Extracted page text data
┄┄┄┄┄┄
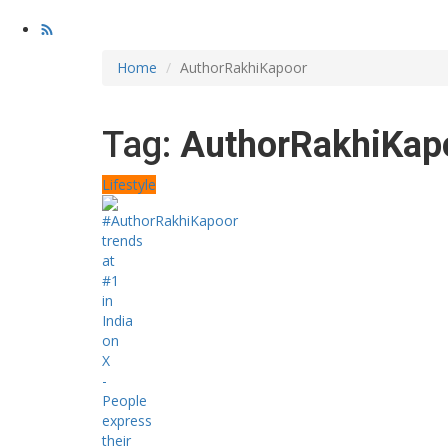
Home
AuthorRakhiKapoor
Tag:
AuthorRakhiKap
Lifestyle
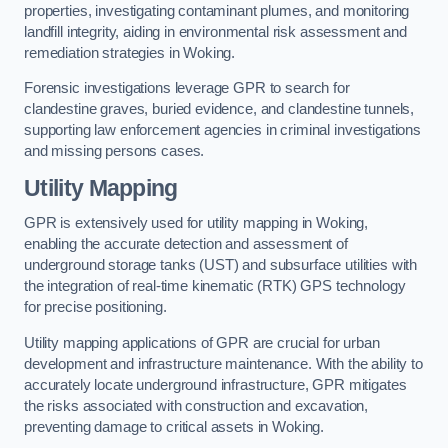
properties, investigating contaminant plumes, and monitoring
landfill integrity, aiding in environmental risk assessment and
remediation strategies in Woking.
Forensic investigations leverage GPR to search for
clandestine graves, buried evidence, and clandestine tunnels,
supporting law enforcement agencies in criminal investigations
and missing persons cases.
Utility Mapping
GPR is extensively used for utility mapping in Woking,
enabling the accurate detection and assessment of
underground storage tanks (UST) and subsurface utilities with
the integration of real-time kinematic (RTK) GPS technology
for precise positioning.
Utility mapping applications of GPR are crucial for urban
development and infrastructure maintenance. With the ability to
accurately locate underground infrastructure, GPR mitigates
the risks associated with construction and excavation,
preventing damage to critical assets in Woking.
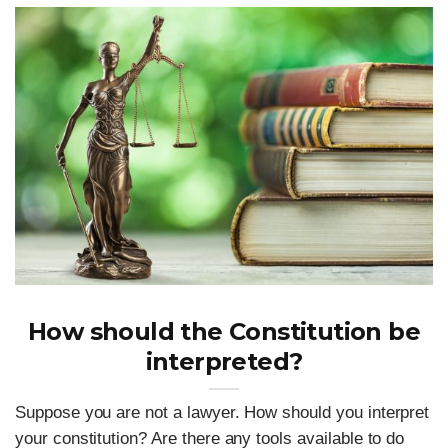
How should the Constitution be
interpreted?
Suppose you are not a lawyer. How should you interpret
your constitution? Are there any tools available to do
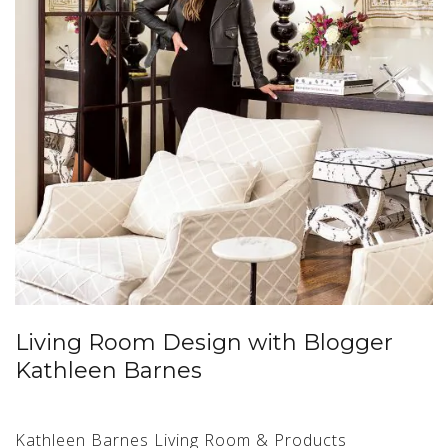
Living Room Design with Blogger
Kathleen Barnes
Kathleen Barnes Living Room & Products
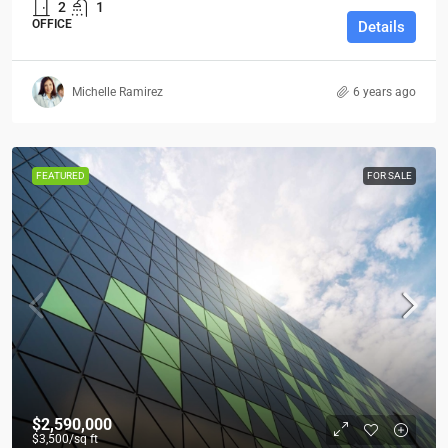
2
1
OFFICE
Details
Michelle Ramirez
6 years ago
FEATURED
FOR SALE
$2,590,000
$3,500
/sq ft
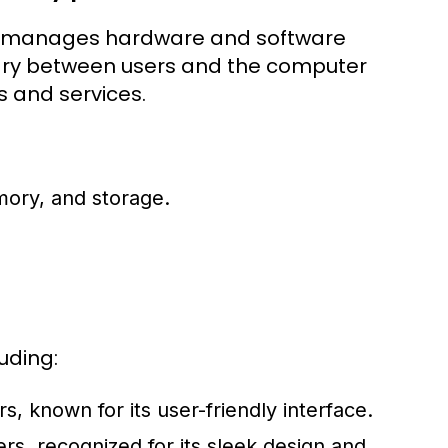
hat manages hardware and software
iary between users and the computer
s and services.
ory, and storage.
uding:
 known for its user-friendly interface.
s, recognized for its sleek design and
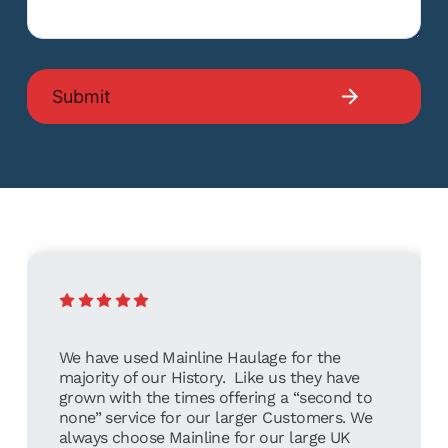
We have used Mainline Haulage for the
majority of our History. Like us they have
grown with the times offering a “second to
none” service for our larger Customers. We
always choose Mainline for our large UK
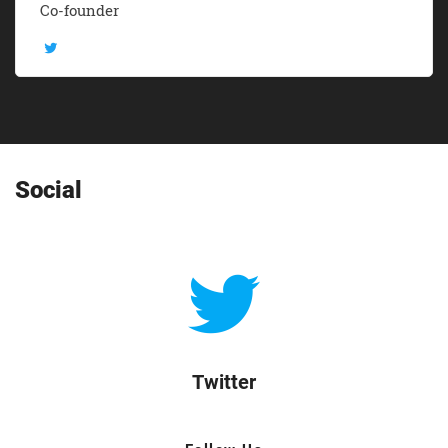
Co-founder
Social
Twitter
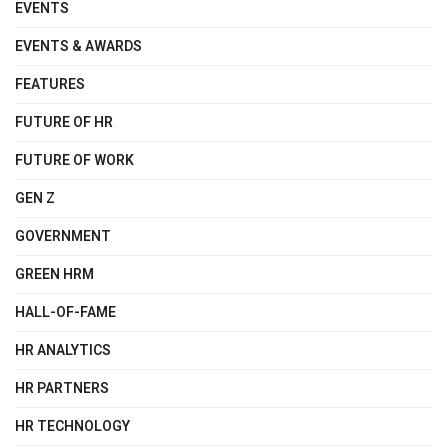
EVENTS
EVENTS & AWARDS
FEATURES
FUTURE OF HR
FUTURE OF WORK
GEN Z
GOVERNMENT
GREEN HRM
HALL-OF-FAME
HR ANALYTICS
HR PARTNERS
HR TECHNOLOGY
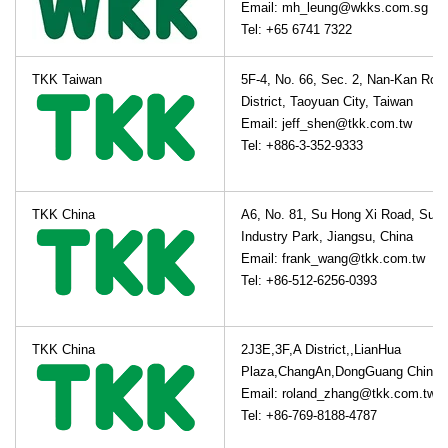
Email: mh_leung@wkks.com.sg
Tel: +65 6741 7322
TKK Taiwan
5F-4, No. 66, Sec. 2, Nan-Kan Roa
District, Taoyuan City, Taiwan
Email: jeff_shen@tkk.com.tw
Tel: +886-3-352-9333
TKK China
A6, No. 81, Su Hong Xi Road, Suz
Industry Park, Jiangsu, China
Email: frank_wang@tkk.com.tw
Tel: +86-512-6256-0393
TKK China
2J3E,3F,A District,,LianHua
Plaza,ChangAn,DongGuang China
Email: roland_zhang@tkk.com.tw
Tel: +86-769-8188-4787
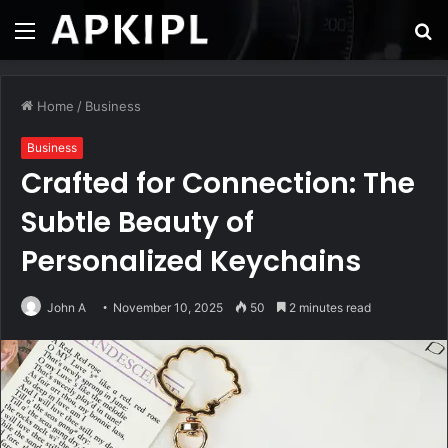
Menu
S
fo
Home
/
Business
Business
Crafted for Connection: The
Subtle Beauty of
Personalized Keychains
John A
November 10, 2025
50
2 minutes read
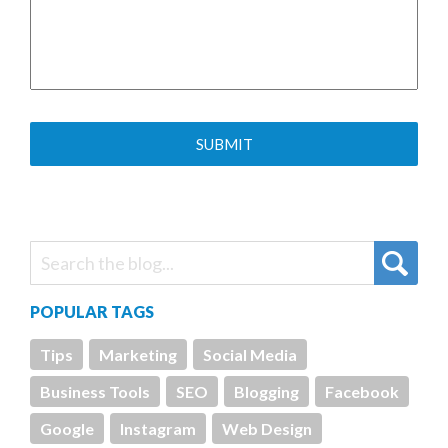
POPULAR TAGS
Tips
Marketing
Social Media
Business Tools
SEO
Blogging
Facebook
Google
Instagram
Web Design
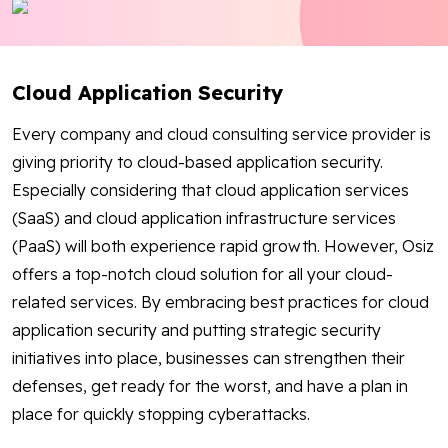
Blog
Contact Us
Cloud Application Security
Works
Every company and cloud consulting service provider is
giving priority to cloud-based application security.
Especially considering that cloud application services
Facebook
Twitter
Youtube
Instagram
Linkedin
(SaaS) and cloud application infrastructure services
(PaaS) will both experience rapid growth. However, Osiz
offers a top-notch cloud solution for all your cloud-
related services. By embracing best practices for cloud
application security and putting strategic security
initiatives into place, businesses can strengthen their
defenses, get ready for the worst, and have a plan in
place for quickly stopping cyberattacks.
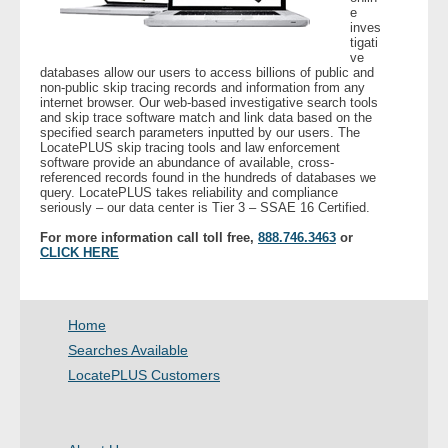
e
inves
tigati
- Legal Professionals
ve
databases allow our users to access billions of public and
non-public skip tracing records and information from any
- Process Servers
internet browser. Our web-based investigative search tools
and skip trace software match and link data based on the
specified search parameters inputted by our users. The
- Recovery
LocatePLUS skip tracing tools and law enforcement
software provide an abundance of available, cross-
referenced records found in the hundreds of databases we
- Collections
query. LocatePLUS takes reliability and compliance
seriously – our data center is Tier 3 – SSAE 16 Certified.
- Security
For more information call toll free,
888.746.3463
or
CLICK HERE
- Financial Institutions
Home
- Bail Bondsman
Searches Available
- Government Agencies
LocatePLUS Customers
- Law Enforcement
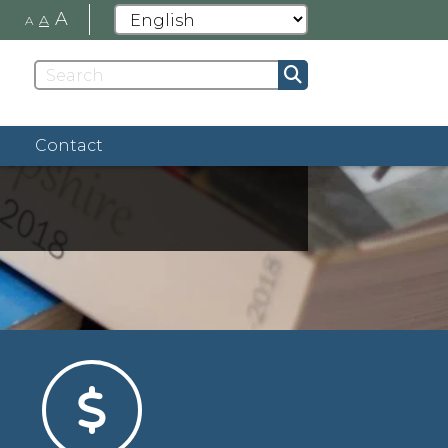
A
A
A
Contact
┄┄┄┄┄┄
▸ **Your task**
Reproduce the entries above word for word. Pictures stay out.

▸ **Answer to this problem**
Home
AuthorRakhiKapoor
Tag:
AuthorRakhiKap
Lifestyle
properties, investigating contaminant plumes, and monitoring
landfill integrity, aiding in environmental risk assessment and
remediation strategies in Woking.
Forensic investigations leverage GPR to search for
clandestine graves, buried evidence, and clandestine tunnels,
supporting law enforcement agencies in criminal investigations
and missing persons cases.
Utility Mapping
GPR is extensively used for utility mapping in Woking,
enabling the accurate detection and assessment of
underground storage tanks (UST) and subsurface utilities with
the integration of real-time kinematic (RTK) GPS technology
for precise positioning.
Utility mapping applications of GPR are crucial for urban
development and infrastructure maintenance. With the ability to
accurately locate underground infrastructure, GPR mitigates
the risks associated with construction and excavation,
preventing damage to critical assets in Woking.
How should the Constitution be
interpreted?
Suppose you are not a lawyer. How should you interpret
your constitution? Are there any tools available to do
Living Room Design with Blogger
Kathleen Barnes
Kathleen Barnes Living Room & Products
2
1
OFFICE
Details
Michelle Ramirez
6 years ago
FEATURED
FOR SALE
$2,590,000
$3,500
/sq ft
hat manages hardware and software
iary between users and the computer
s and services.
ory, and storage.
uding:
 known for its user-friendly interface.
s, recognized for its sleek design and
We have used Mainline Haulage for the
majority of our History. Like us they have
grown with the times offering a “second to
none” service for our larger Customers. We
always choose Mainline for our large UK
Co-founder
Social
Twitter
EVENTS
EVENTS & AWARDS
FEATURES
FUTURE OF HR
FUTURE OF WORK
GEN Z
GOVERNMENT
GREEN HRM
HALL-OF-FAME
HR ANALYTICS
HR PARTNERS
HR TECHNOLOGY
Email: mh_leung@wkks.com.sg
Tel: +65 6741 7322
TKK Taiwan
5F-4, No. 66, Sec. 2, Nan-Kan Roa
District, Taoyuan City, Taiwan
Email: jeff_shen@tkk.com.tw
Tel: +886-3-352-9333
TKK China
A6, No. 81, Su Hong Xi Road, Suz
Industry Park, Jiangsu, China
Email: frank_wang@tkk.com.tw
Tel: +86-512-6256-0393
TKK China
2J3E,3F,A District,,LianHua
Plaza,ChangAn,DongGuang China
Email: roland_zhang@tkk.com.tw
Tel: +86-769-8188-4787
Menu
S
fo
Home
/
Business
Business
Crafted for Connection: The
Subtle Beauty of
Personalized Keychains
John A
November 10, 2025
50
2 minutes read
POPULAR TAGS
Tips
Marketing
Social Media
Business Tools
SEO
Blogging
Facebook
Google
Instagram
Web Design
Blog
Contact Us
Cloud Application Security
Works
Every company and cloud consulting service provider is
giving priority to cloud-based application security.
Especially considering that cloud application services
Facebook
Twitter
Youtube
Instagram
Linkedin
(SaaS) and cloud application infrastructure services
(PaaS) will both experience rapid growth. However, Osiz
offers a top-notch cloud solution for all your cloud-
related services. By embracing best practices for cloud
application security and putting strategic security
initiatives into place, businesses can strengthen their
defenses, get ready for the worst, and have a plan in
place for quickly stopping cyberattacks.
e
inves
tigati
- Legal Professionals
ve
databases allow our users to access billions of public and
non-public skip tracing records and information from any
- Process Servers
internet browser. Our web-based investigative search tools
and skip trace software match and link data based on the
specified search parameters inputted by our users. The
- Recovery
LocatePLUS skip tracing tools and law enforcement
software provide an abundance of available, cross-
referenced records found in the hundreds of databases we
- Collections
query. LocatePLUS takes reliability and compliance
seriously – our data center is Tier 3 – SSAE 16 Certified.
- Security
For more information call toll free,
888.746.3463
or
CLICK HERE
- Financial Institutions
Home
- Bail Bondsman
Searches Available
- Government Agencies
LocatePLUS Customers
- Law Enforcement
A
A
A
Contact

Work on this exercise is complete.